The Elovich model fitted the Pb adsorption better than the pseudo-first-order, and the pseudo-second-order models with R2 values ranged from 0.91 to 0.95 (Table 7). The Elovich α and β constants, related to the initial adsorption rate and surface coverage, respectively [68], were found to increase with the addition of BNT and Cys-BNT to the PVA/Alg. Therefore, the incorporation of BNT and Cys-BNT increased the rate of Pb adsorption as well as the available adsorption surface for Pb ions (Table 7). However, only the enhancing effects of Cys-BNT were statistically significant (P < 0.05).

The power function model was also able to describe the adsorption kinetics of Pb by all adsorbents and was the best-fitted model for BNT/PVA/Alg nanocomposite Pb adsorption kinetic data (Table 7). The addition of BNT and Cys-BNT to the PVA/Alg composite significantly increased the specific Pb adsorption rate at the unit time (ab).

Finally, the kinetic data were adequately (R2 = 0.86–0.91) described by the Weber and Morris intraparticle diffusion model (Table 7).
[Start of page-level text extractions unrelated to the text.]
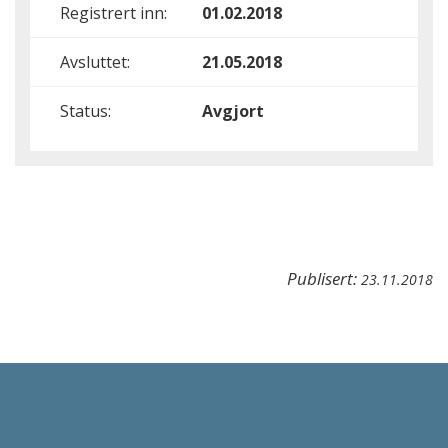
Registrert inn:
01.02.2018
Avsluttet:
21.05.2018
Status:
Avgjort
Publisert:
23.11.2018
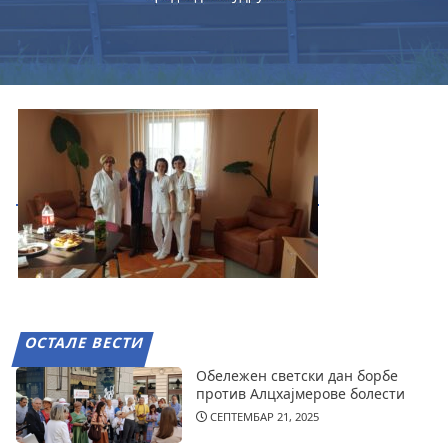
ОСТАЛЕ ВЕСТИ
Обележен светски дан борбе
против Алцхајмерове болести
СЕПТЕМБАР 21, 2025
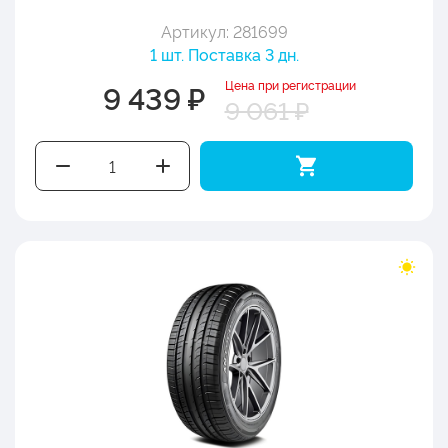
Артикул: 281699
1 шт. Поставка 3 дн.
Цена при регистрации
9 439 ₽
9 061 ₽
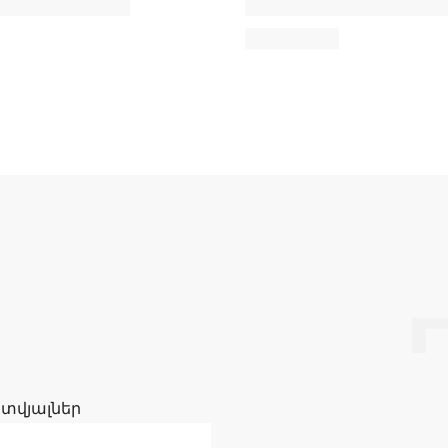
 տվյալներ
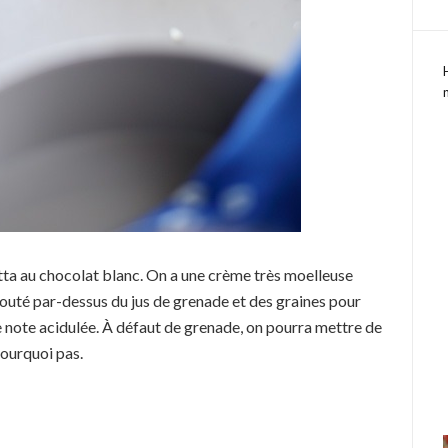
tta au chocolat blanc. On a une crème très moelleuse
 ajouté par-dessus du jus de grenade et des graines pour
 note acidulée. À défaut de grenade, on pourra mettre de
 pourquoi pas.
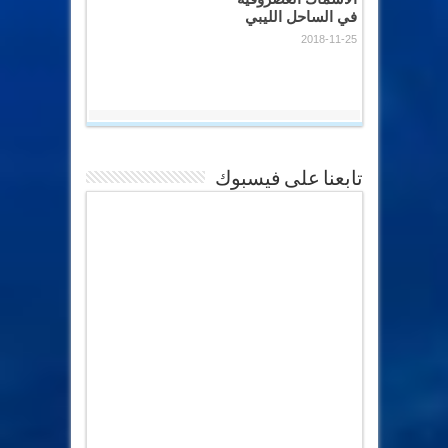
في الساحل الليبي
2018-11-25
تابعنا على فيسبوك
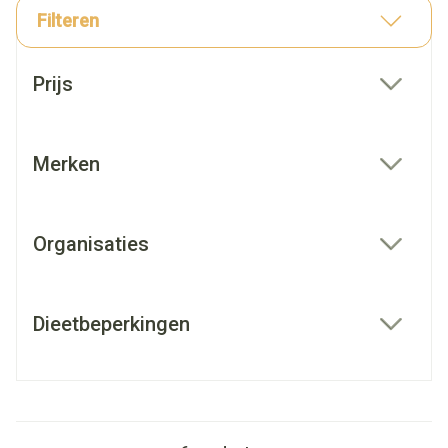
Filteren
Doorgaan naar productlijst
Prijs
filter
Merken
filter
Organisaties
filter
Dieetbeperkingen
filter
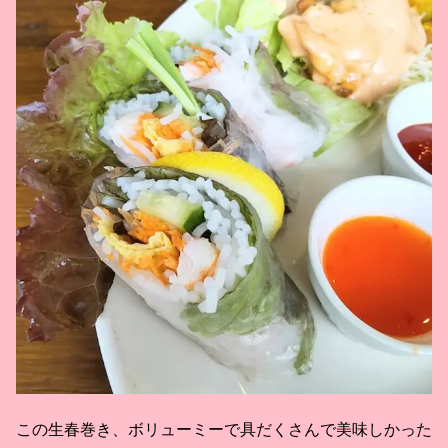
この生春巻き、ボリューミーで具だくさんで美味しかった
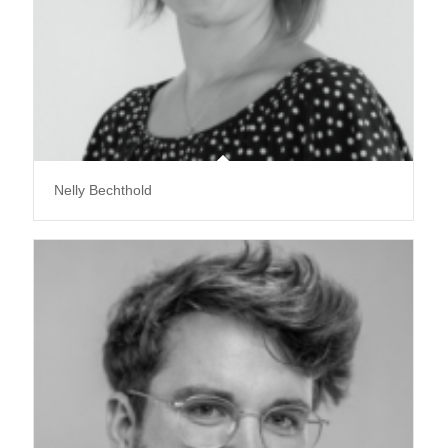
Nelly Bechthold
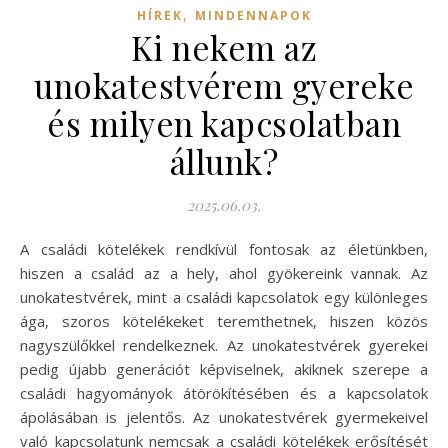
,
HÍREK
MINDENNAPOK
Ki nekem az
unokatestvérem gyereke
és milyen kapcsolatban
állunk?
2025.06.03.
A családi kötelékek rendkívül fontosak az életünkben,
hiszen a család az a hely, ahol gyökereink vannak. Az
unokatestvérek, mint a családi kapcsolatok egy különleges
ága, szoros kötelékeket teremthetnek, hiszen közös
nagyszülőkkel rendelkeznek. Az unokatestvérek gyerekei
pedig újabb generációt képviselnek, akiknek szerepe a
családi hagyományok átörökítésében és a kapcsolatok
ápolásában is jelentős. Az unokatestvérek gyermekeivel
való kapcsolatunk nemcsak a családi kötelékek erősítését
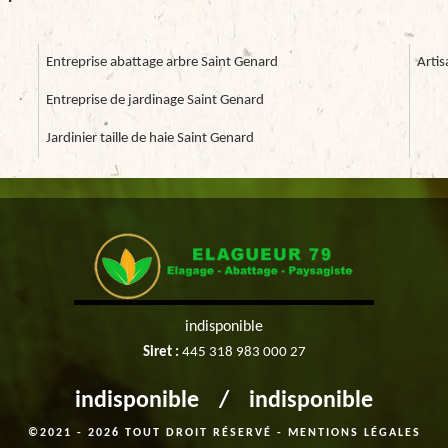
Entreprise abattage arbre Saint Genard
Artis
Entreprise de jardinage Saint Genard
Jardinier taille de haie Saint Genard
indisponible
Siret :
445 318 983 000 27
indisponible
/
indisponible
©2021 - 2026 TOUT DROIT RÉSERVÉ -
MENTIONS LÉGALES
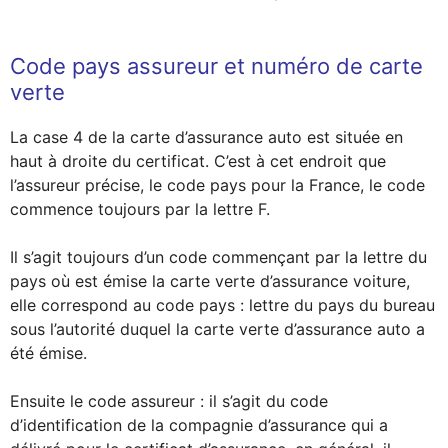
Code pays assureur et numéro de carte
verte
La case 4 de la carte d’assurance auto est située en
haut à droite du certificat. C’est à cet endroit que
l’assureur précise, le code pays pour la France, le code
commence toujours par la lettre F.
Il s’agit toujours d’un code commençant par la lettre du
pays où est émise la carte verte d’assurance voiture,
elle correspond au code pays : lettre du pays du bureau
sous l’autorité duquel la carte verte d’assurance auto a
été émise.
Ensuite le code assureur : il s’agit du code
d’identification de la compagnie d’assurance qui a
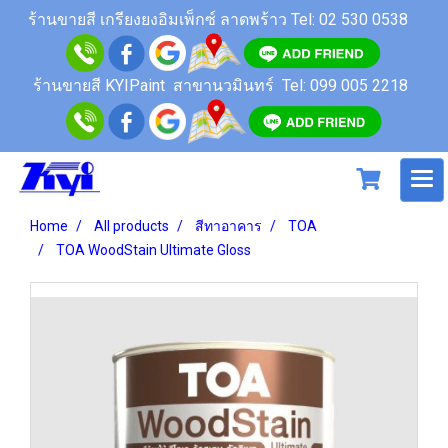
ร้านขายสี เกรียงยงอิมเพ็กซ์ ลาดพร้าว
Tel: 02 530 0538
ร้านขายสี KYIPaint สาขานวมินทร์
Tel: 099 005 2218
Home
All products
สีทาอาคาร
TOA
TOA WoodStain Ultimate Gloss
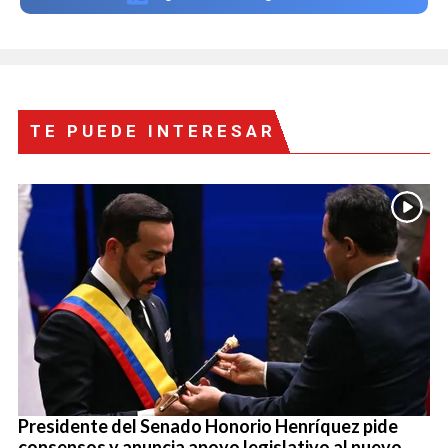
TE PUEDE INTERESAR
Presidente del Senado Honorio Henríquez pide
consensos y anuncia apoyo legislativo al nuevo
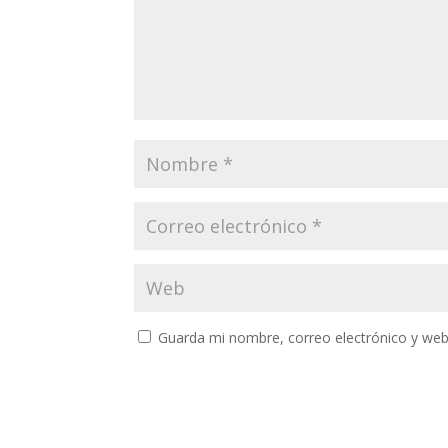
Guarda mi nombre, correo electrónico y web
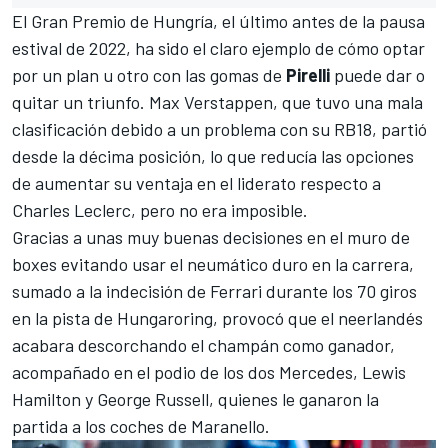
El
Gran Premio de Hungría
, el último antes de la pausa
estival de 2022, ha sido el claro ejemplo de cómo optar
por un plan u otro con las gomas de
Pirelli
puede dar o
quitar un triunfo.
Max Verstappen
, que tuvo una mala
clasificación debido a un problema con su
RB18
, partió
desde la décima posición, lo que reducía las opciones
de aumentar su ventaja en el liderato respecto a
Charles Leclerc
, pero no era imposible.
Gracias a unas muy buenas decisiones en el muro de
boxes evitando usar el neumático duro en la carrera,
sumado a la indecisión de Ferrari durante los 70 giros
en la pista de
Hungaroring
, provocó que el neerlandés
acabara descorchando el champán como ganador,
acompañado en el podio de los dos
Mercedes
,
Lewis
Hamilton
y
George Russell
, quienes le ganaron la
partida a los coches de Maranello.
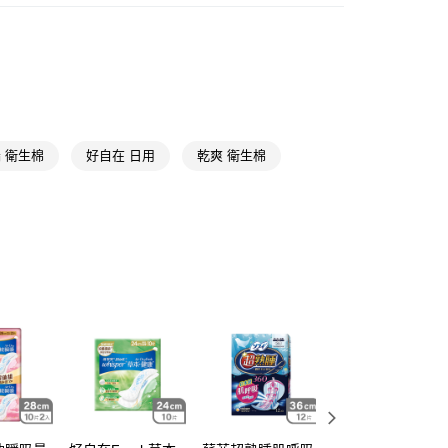
衛生棉
日用
FTEE先享後付」】
★品牌精選
好自在 Whisper
先享後付是「在收到商品之後才付款」的支付方式。 讓您購物簡單
心！
：不需註冊會員、不需綁卡、不需儲值。
：只要手機號碼，簡訊認證，即可結帳。
：先確認商品／服務後，再付款。
 衛生棉
好自在 日用
乾爽 衛生棉
付款
EE先享後付」結帳流程】
5，滿NT$390(含以上)免運費
方式選擇「AFTEE先享後付」後，將跳轉至「AFTEE先享後
頁面，進行簡訊認證並確認金額後，即可完成結帳。
家取貨
成立數日內，您將收到繳費通知簡訊。
費通知簡訊後14天內，點擊此簡訊中的連結，可透過四大超商
5，滿NT$390(含以上)免運費
網路銀行／等多元方式進行付款，方視為交易完成。
：結帳手續完成當下不需立刻繳費，但若您需要取消訂單，請聯
貨付款
的店家。未經商家同意取消之訂單仍視為有效，需透過AFTEE
繳納相關費用。
5，滿NT$490(含以上)免運費
否成功請以「AFTEE先享後付 」之結帳頁面顯示為準，若有關於
功／繳費後需取消欲退款等相關疑問，請聯繫「AFTEE先享後
爾富取貨
援中心」
https://netprotections.freshdesk.com/support/home
5，滿NT$490(含以上)免運費
項】
付款
恩沛科技股份有限公司提供之「AFTEE先享後付」服務完成之
依本服務之必要範圍內提供個人資料，並將交易相關給付款項請
5，滿NT$490(含以上)免運費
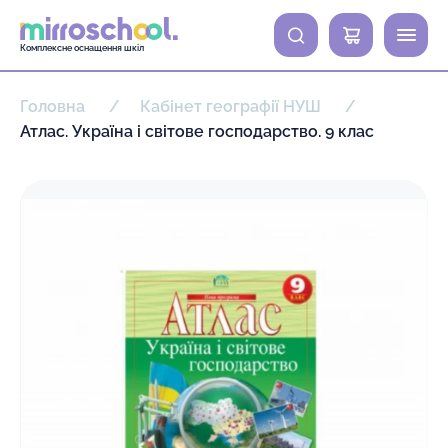
0
Комплексне оснащення шкіл
Головна
Кабінет географії НУШ
Атлас. Україна і світове господарство. 9 клас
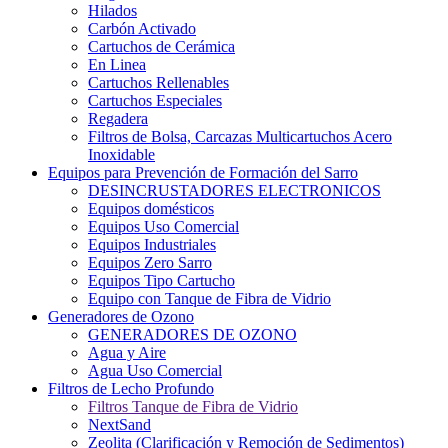
Hilados
Carbón Activado
Cartuchos de Cerámica
En Linea
Cartuchos Rellenables
Cartuchos Especiales
Regadera
Filtros de Bolsa, Carcazas Multicartuchos Acero
Inoxidable
Equipos para Prevención de Formación del Sarro
DESINCRUSTADORES ELECTRONICOS
Equipos domésticos
Equipos Uso Comercial
Equipos Industriales
Equipos Zero Sarro
Equipos Tipo Cartucho
Equipo con Tanque de Fibra de Vidrio
Generadores de Ozono
GENERADORES DE OZONO
Agua y Aire
Agua Uso Comercial
Filtros de Lecho Profundo
Filtros Tanque de Fibra de Vidrio
NextSand
Zeolita (Clarificación y Remoción de Sedimentos)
The calculated intraparticle diffusion coefficient (kdif) and intercept (C) constants for the Pb sorption on the composites are listed in Table 7. The C constant, which reflects the boundary layer effect, significantly (P < 0.05) increased from 9.7 for the PVA/Alg to 11.5 and 16.6 for the BNT/PVA/Alg and Cys-BNT/PVA/Alg, respectively, suggesting a higher contribution of surface adsorption reactions in the rate-controlling step in Pb retention after modification of the PVA/Alg by BNT and Cys-BNT [69].

Conclusions

A poly(vinyl alcohol) (PVA)/alginate (Alg) hydrogel containing cysteine-functionalized bentonite (Cys-BNT) was developed, characterized, and evaluated as a potential device for Pb removal from aqueous solutions. Morphological studies using TEM revealed the excellent dispersion of the clay particles into the polymer matrix, producing both exfoliated and intercalated regions. These results agree well with those obtained in the XRD analysis.

The synthesized nanocomposite was successfully used for Pb removal from aqueous solutions. The incorporation of Cys-BNT caused a significant increase in both the capacity and the rate of Pb adsorption by the PVA/Alg hydrogel. The Cys-BNT/PVA/Alg nanocomposite showed a high Pb adsorption capacity of 995 μmol g−1 in a short equilibrium time. The estimated maximum adsorption capacity of the nanocomposite was considerably higher than those of many polymer-based composite adsorbents reported in the literature. Therefore, the synthesized Cys-BNT/PVA/Alg nanocomposite can be effectively used as a suitable adsorbent material for effective and fast removal of Pb from aqueous solutions.